The most recent employment report from the Bureau of Labor
Statistics (BLS) shows that the strong job growth from earlier this
year is long gone. Recent months have seen the job market settle
into a pattern of persistently weak gains.
This slow job growth isn't just bad news for people who are out
of work. There are ways this trend hurts the employed as well -- in
particular their finances.
The employment situation
The
BLS reported
80,000 new jobs for the month of June. The unemployment rate
remained at 8.2 percent, because with new people entering the job
market all the time, job growth has to be stronger to make a dent
in the unemployment rate.
Month-to-month, employment numbers can be erratic, but June's
job growth seems to fit into a lengthening trend of sluggish
progress. Prior to June's 80,000 new jobs, the figures were 68,000
for April and 77,000 for May.
June's job growth seems even weaker when you consider that
temporary help agencies accounted for 25,000 of those jobs.

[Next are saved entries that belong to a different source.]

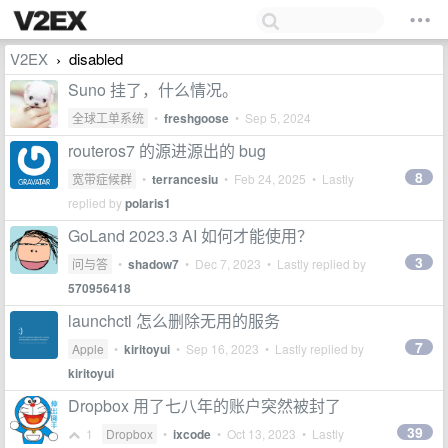
V2EX
disabled
›
Suno 挂了，什么情况。
全球工单系统
•
freshgoose
•
Sep 5, 2024
routeros7 的源进源出的 bug
8
宽带症候群
•
terrancesiu
•
Feb 24, 2025
• Lastly
replied by
polaris1
GoLand 2023.3 AI 如何才能使用？
3
问与答
•
shadow7
•
Dec 7, 2023
• Lastly replied by
570956418
launchctl 怎么删除无用的服务
7
Apple
•
kiritoyui
•
Sep 16, 2023
• Lastly replied by
kiritoyui
Dropbox 用了七八年的账户突然被封了
39
1
Dropbox
•
ixcode
•
Oct 13, 2023
• Lastly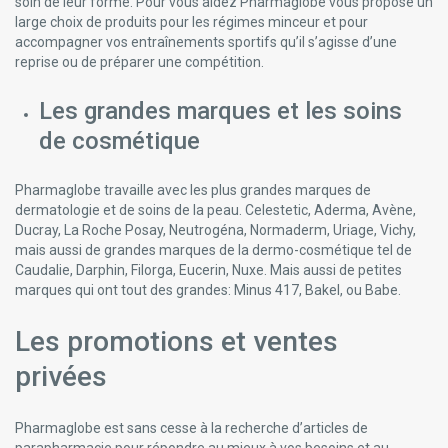
soin de leur forme. Pour vous aidez Pharmaglobe vous propose un
large choix de produits pour les régimes minceur et pour
accompagner vos entraînements sportifs qu’il s’agisse d’une
reprise ou de préparer une compétition.
Les grandes marques et les soins
de cosmétique
Pharmaglobe travaille avec les plus grandes marques de
dermatologie et de soins de la peau. Celestetic, Aderma, Avène,
Ducray, La Roche Posay, Neutrogéna, Normaderm, Uriage, Vichy,
mais aussi de grandes marques de la dermo-cosmétique tel de
Caudalie, Darphin, Filorga, Eucerin, Nuxe. Mais aussi de petites
marques qui ont tout des grandes: Minus 417, Bakel, ou Babe.
Les promotions et ventes
privées
Pharmaglobe est sans cesse à la recherche d’articles de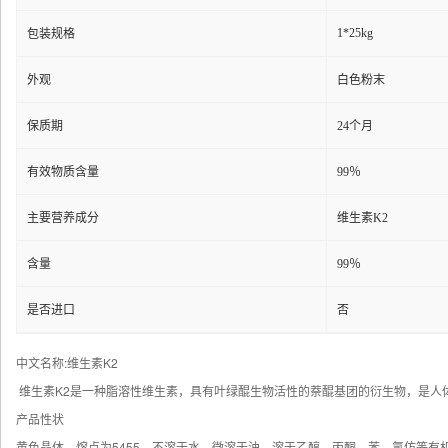
1*25kg
包装规格
外观
白色粉末
保质期
24个月
有效物质含量
99％
主要营养成分
维生素K2
含量
99％
是否进口
否
中文名称:维生素K2
维生素K2是一种脂溶性维生素，具有叶绿醌生物活性的萘醌基团的衍生物，是人
产品性状
黄色晶体，熔点为5455，不溶于水，微溶于油，溶于乙醇、丙酮、苯、氯仿等有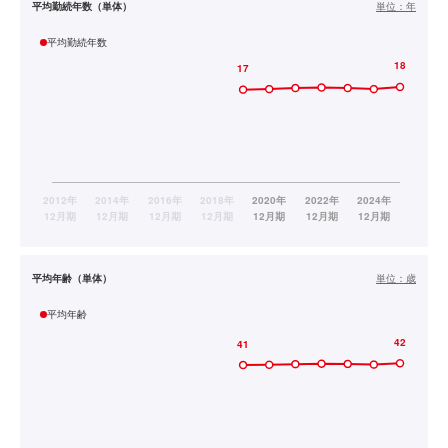
平均勤続年数（単体）
単位：
年
平均勤続年数
平均年齢（単体）
単位：
歳
平均年齢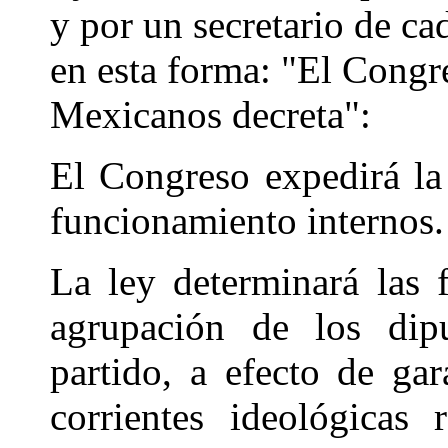
y por un secretario de ca
en esta forma: "El Congr
Mexicanos decreta":
El Congreso expedirá la 
funcionamiento internos.
La ley determinará las 
agrupación de los dipu
partido, a efecto de gar
corrientes ideológicas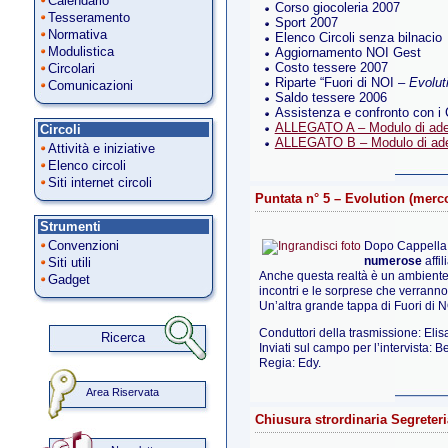
Calendario
Corso giocoleria 2007
Tesseramento
Sport 2007
Normativa
Elenco Circoli senza bilnacio
Modulistica
Aggiornamento NOI Gest
Costo tessere 2007
Circolari
Riparte “Fuori di NOI –
Evolut
Comunicazioni
Saldo tessere 2006
Assistenza e confronto con i C
ALLEGATO A – Modulo di ades
Circoli
ALLEGATO B – Modulo di adesi
Attività e iniziative
Elenco circoli
Siti internet circoli
Puntata n° 5 – Evolution (merc
Strumenti
Convenzioni
Dopo Cappella d
numerose
affi
Siti utili
Anche questa realtà è un ambiente a
Gadget
incontri e le sorprese che verrann
Un’altra grande tappa di Fuori di 
Conduttori della trasmissione: Elisa
Ricerca
Inviati sul campo per l’intervista: Be
Regia: Edy.
Area Riservata
Chiusura strordinaria Segreter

Meanwhile, the manufacturing sector has seen a big step back in job
growth. Manufacturing employment grew by an average of 41,000 a
month in the first quarter of this year, compared to just 10,000 a
month in the second quarter.
Because slow employment growth indicates that fewer people are
going back to work and businesses are reluctant to invest, it means
less new money will be pumped into the economy going forward.
Wider woes
Low employment growth is a direct hardship for people in search
of a job, but it also casts a much wider circle of negative
implications. Here are two prominent ways that a weak job market
can hurt even the employed:
-
Low bank rates will be here for a while.
Savings account, money market and CD rates are all at extremely
low levels already, and while there isn't much farther for them
to fall, the weak economy indicated by the poor jobs report means
those low rates are going to stick around for a while. An
uncertain lending environment gives banks little incentive to
attract new deposits, because they don't have a profitable way of
putting that money to use. The same goes for the shaky investment
environment. Meanwhile, the Federal Reserve has responded to
continued economic weakness by renewing
its commitment to driving interest rates down
to unnaturally low levels.
-
Wage growth will be anemic.
Even if you already have a job, a weak job market can hit you in
the paycheck by watering down the pay raises you earn. When there
is little competition for labor, employers don't need to offer
strong raises. Both employers and employees are aware that there
is probably someone out there who would do a given job for less.
According to the BLS, average wage growth over the past year was
just 2.0 percent, which is barely enough to keep pace with
inflation.
One other impact from the weak employment trend that you can
count on, for better or worse: Jobs will remain front and center as
an issue in this year's presidential campaign.